Dette publique au Togo : l’étau se resserre sur les entreprises locales

dette publique au Togo : l’étau se resserre sur les entreprises locales

Lomé, capitale dynamique du Togo, fait face à une crise silencieuse qui paralyse son économie. Depuis plusieurs mois, les entreprises locales subissent de plein fouet les répercussions d’une dette intérieure colossale, accumulée par l’État togolais. Selon les dernières estimations, cette somme s’élève à plus de 1 700 milliards de FCFA, soit plus de 60 % de l’ensemble de la dette publique du pays.

une dette intérieure qui asphyxie l’économie togolaise

Les entrepreneurs, regroupés au sein de l’Association des Grandes Entreprises du Togo (AGET), tirent la sonnette d’alarme. Cette dette, qui correspond aux sommes dues par l’État pour des travaux ou services déjà réalisés, bloque littéralement l’économie. Les secteurs les plus touchés sont le BTP, les prestataires de services publics et les distributeurs d’énergie. Sans trésorerie, ces entreprises se retrouvent dans l’incapacité d’investir, de moderniser leurs outils de production ou même de recruter.
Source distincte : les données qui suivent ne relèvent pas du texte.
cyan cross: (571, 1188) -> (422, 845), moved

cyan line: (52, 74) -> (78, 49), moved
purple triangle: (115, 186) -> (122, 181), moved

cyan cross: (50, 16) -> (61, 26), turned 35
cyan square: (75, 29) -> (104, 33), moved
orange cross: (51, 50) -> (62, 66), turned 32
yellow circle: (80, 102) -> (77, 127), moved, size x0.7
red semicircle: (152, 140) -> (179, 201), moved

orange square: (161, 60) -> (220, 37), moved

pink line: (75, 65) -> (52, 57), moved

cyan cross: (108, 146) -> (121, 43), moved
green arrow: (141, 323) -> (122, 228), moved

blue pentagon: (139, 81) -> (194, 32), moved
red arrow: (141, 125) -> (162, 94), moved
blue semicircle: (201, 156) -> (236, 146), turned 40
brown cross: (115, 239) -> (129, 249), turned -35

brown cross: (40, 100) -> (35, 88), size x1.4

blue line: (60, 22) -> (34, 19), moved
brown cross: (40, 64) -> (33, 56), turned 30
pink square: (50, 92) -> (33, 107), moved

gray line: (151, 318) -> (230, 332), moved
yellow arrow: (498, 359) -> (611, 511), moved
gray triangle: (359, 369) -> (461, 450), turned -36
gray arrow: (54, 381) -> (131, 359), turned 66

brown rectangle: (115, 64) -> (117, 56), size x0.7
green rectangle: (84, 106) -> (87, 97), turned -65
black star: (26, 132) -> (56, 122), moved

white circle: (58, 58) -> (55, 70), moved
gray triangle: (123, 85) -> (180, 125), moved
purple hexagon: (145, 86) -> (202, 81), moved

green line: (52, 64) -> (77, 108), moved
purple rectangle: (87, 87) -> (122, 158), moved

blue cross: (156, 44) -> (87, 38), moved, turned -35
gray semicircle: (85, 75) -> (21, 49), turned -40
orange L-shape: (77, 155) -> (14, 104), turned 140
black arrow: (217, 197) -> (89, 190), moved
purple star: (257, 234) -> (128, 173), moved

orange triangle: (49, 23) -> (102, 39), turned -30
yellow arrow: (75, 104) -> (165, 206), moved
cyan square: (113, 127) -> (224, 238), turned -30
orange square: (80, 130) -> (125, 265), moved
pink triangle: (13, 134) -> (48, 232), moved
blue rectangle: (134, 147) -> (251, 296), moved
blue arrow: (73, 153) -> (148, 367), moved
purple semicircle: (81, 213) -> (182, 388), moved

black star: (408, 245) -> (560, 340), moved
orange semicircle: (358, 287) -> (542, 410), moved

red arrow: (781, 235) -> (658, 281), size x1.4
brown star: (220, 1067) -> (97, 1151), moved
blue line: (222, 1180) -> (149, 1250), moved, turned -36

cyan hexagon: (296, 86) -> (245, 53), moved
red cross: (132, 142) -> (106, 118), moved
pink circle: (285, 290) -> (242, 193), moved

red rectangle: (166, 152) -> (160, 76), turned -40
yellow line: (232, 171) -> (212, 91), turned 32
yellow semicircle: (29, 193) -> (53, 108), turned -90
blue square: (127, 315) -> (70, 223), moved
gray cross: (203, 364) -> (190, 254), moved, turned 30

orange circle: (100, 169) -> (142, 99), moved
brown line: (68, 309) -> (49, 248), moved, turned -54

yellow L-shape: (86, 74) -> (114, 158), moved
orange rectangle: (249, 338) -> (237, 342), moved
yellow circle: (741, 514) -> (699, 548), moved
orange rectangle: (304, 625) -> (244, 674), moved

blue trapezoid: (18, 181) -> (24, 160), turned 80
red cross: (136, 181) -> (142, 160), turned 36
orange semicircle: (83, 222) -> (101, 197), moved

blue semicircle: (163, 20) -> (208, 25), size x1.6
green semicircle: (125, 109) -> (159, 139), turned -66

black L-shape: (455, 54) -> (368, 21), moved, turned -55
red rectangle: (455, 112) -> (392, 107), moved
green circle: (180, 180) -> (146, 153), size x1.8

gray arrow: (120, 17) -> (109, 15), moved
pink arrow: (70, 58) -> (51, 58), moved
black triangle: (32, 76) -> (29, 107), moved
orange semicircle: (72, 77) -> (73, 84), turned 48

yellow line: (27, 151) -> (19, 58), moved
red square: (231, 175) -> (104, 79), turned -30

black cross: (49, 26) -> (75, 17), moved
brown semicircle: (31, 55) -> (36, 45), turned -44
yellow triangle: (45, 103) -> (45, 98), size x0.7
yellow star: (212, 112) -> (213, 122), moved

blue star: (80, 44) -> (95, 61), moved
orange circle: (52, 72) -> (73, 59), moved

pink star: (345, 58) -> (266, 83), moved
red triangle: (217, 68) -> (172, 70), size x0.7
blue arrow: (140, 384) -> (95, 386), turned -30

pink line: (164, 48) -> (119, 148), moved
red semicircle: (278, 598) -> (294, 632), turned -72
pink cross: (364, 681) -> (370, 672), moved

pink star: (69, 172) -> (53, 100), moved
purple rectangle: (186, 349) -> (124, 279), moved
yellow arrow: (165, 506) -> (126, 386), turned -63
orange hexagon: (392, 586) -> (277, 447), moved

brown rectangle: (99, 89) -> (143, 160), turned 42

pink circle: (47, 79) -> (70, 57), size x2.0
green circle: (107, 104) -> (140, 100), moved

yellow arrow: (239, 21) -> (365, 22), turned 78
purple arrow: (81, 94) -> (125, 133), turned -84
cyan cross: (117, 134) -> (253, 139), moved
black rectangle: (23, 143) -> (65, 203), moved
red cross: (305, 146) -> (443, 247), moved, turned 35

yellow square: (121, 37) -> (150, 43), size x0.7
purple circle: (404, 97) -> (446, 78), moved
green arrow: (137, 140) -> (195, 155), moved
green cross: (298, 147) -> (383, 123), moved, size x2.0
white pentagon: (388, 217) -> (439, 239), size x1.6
Les conséquences sont dramatiques. Certaines PME peinent désormais à honorer leurs propres engagements : paiement des salaires, des sous-traitants, ou encore des fournisseurs. « Comment pouvons-nous créer des emplois et contribuer à la croissance du pays si l’État ne nous règle pas ce qu’il nous doit ? », s’interroge un chef d’entreprise togolais sous couvert d’anonymat.

des promesses politiques qui peinent à rassurer

Face à cette situation critique, les autorités togolaises tentent de tempérer les esprits. Le gouvernement a annoncé un plan d’« apurement » de cette dette, promettant un remboursement progressif. Pourtant, sur le terrain, cette annonce suscite davantage de scepticisme que d’enthousiasme. Les caisses de l’État, déjà fragilisées, ne disposent pas des liquidités nécessaires pour débloquer rapidement les fonds attendus.

Les entrepreneurs, eux, ne croient plus aux discours rassurants. Leur attention se porte désormais vers une autre piste : les 200 millions de dollars promis par la Banque mondiale. Ces fonds, une fois versés, pourraient enfin apporter un soulagement concret en fluidifiant les marges budgétaires. Mais pour l’instant, ces promesses restent lettre morte.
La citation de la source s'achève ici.